Men’s conference play continues against Cincinnati
Hang on for a minute...we're trying to find some more stories you might like.
Email This Story
With its American Athletic Conference schedule well underway, the Tulane men’s basketball team (4-14, 1-5 AAC) will look to turn its season around at 3 p.m. on Saturday, Jan. 21, when it hosts conference rival Cincinnati Bearcats (16-2, 6-0 AAC) in Avron B. Fogelman Arena in Devlin Fieldhouse.
The Wave previously lost 92-56 to the Bearcats, who are currently ranked 20th in the Associated Press Top 25, on New Year’s Day. Going into the game Saturday, Cincinnati is riding a nine-game win streak dating back to Dec. 13.
“[We need to] be aggressive,” Tulane freshman guard Colin Slater said. “Attack these guys. Make them guard us. Give them a different look that they haven’t seen. More often than not, teams are kind of hesitant to be aggressive to them, so we are going to put it to them.”
Tulane has only one conference win this season, a 82-67 win at the University of South Florida on Jan. 11. The Green Wave has not won a conference game at home this season.
“That’s super critical for us,” Slater said. “We need to get that one under our belt, give our home fans something to cheer about, especially at home.”
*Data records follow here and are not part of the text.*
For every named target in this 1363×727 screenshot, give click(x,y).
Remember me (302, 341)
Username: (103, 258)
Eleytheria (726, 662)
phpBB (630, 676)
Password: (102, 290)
Tulane will look to improve in various ways. On the offensive side, the Green Wave is seventh in the AAC in turnovers per game with 13.9, while Cincinnati ranks second in the conference with only 10.5 a game. Defensively, Tulane is the worst defensive rebounding team in the conference, averaging only 22.7 defensive rebounds per game. Cincinnati is third in the conference, averaging 27.4 rebounds per contest.
“We just want to tighten up on defense more, cut down our turnovers and have better execution on the offensive end,” sophomore guard Kain Harris said.
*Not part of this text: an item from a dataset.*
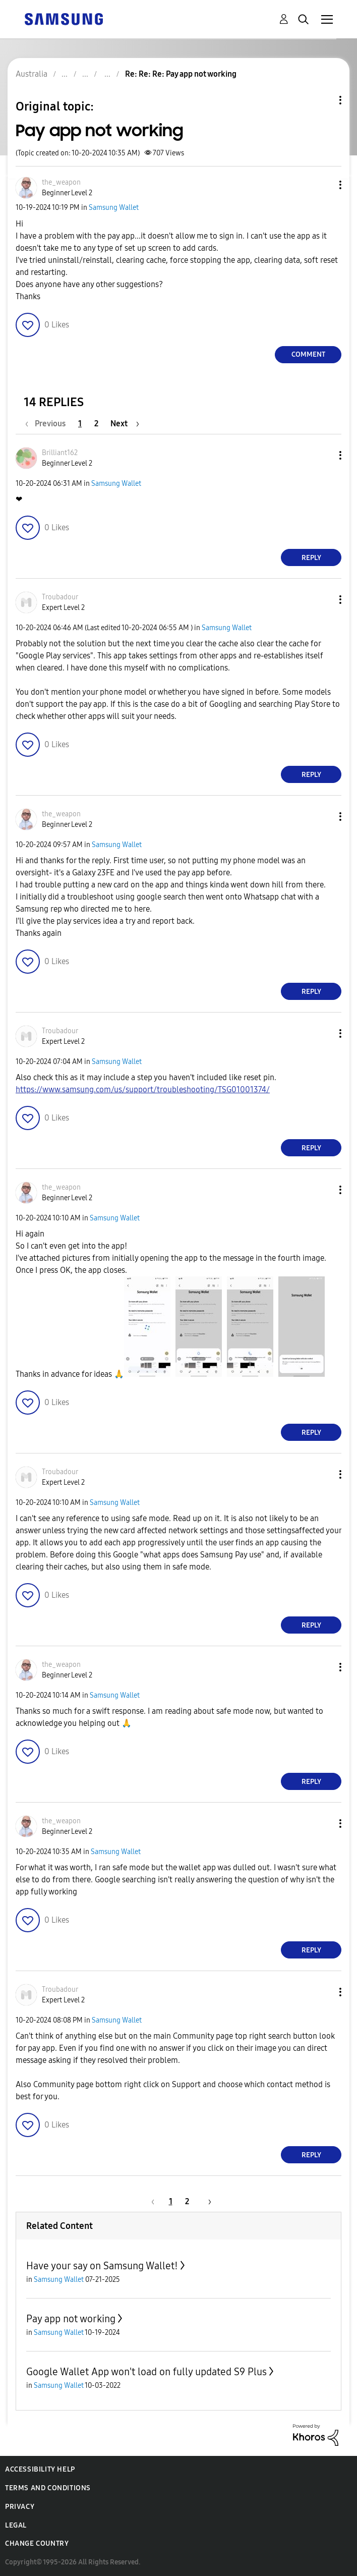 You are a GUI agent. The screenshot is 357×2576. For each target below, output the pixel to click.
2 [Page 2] (96, 423)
Tulane has lost by double-figure margins in four of its five conference losses this season. In the conference win against USF, however, Tulane managed to outscore its opponent by 15 points.
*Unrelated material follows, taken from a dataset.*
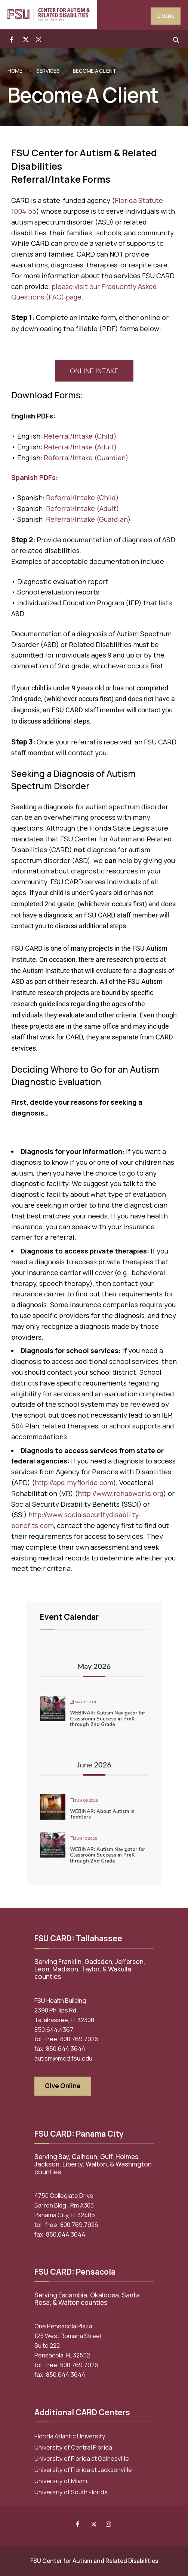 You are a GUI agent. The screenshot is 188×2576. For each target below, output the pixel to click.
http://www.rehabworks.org (120, 1493)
“I think it’s a breakdown in communication sometimes in the second half,” Slater said. “The first half, we’re always on court. Because the bench is right next to us, we can always talk to each other … But when we go to the other side in the second half, it’s hard for me to yell across the court. That’s the only difference really.”
The Wave has a lot of offensive power to help make up for its defensive struggles. Harris, who is second on the team in points per game with 12.4, has reached double figures in points in the last six games.
“It’s cool, but I’d rather win more games instead of me having individual success,” Harris said. “I want to win. I’m just trying to help my team.”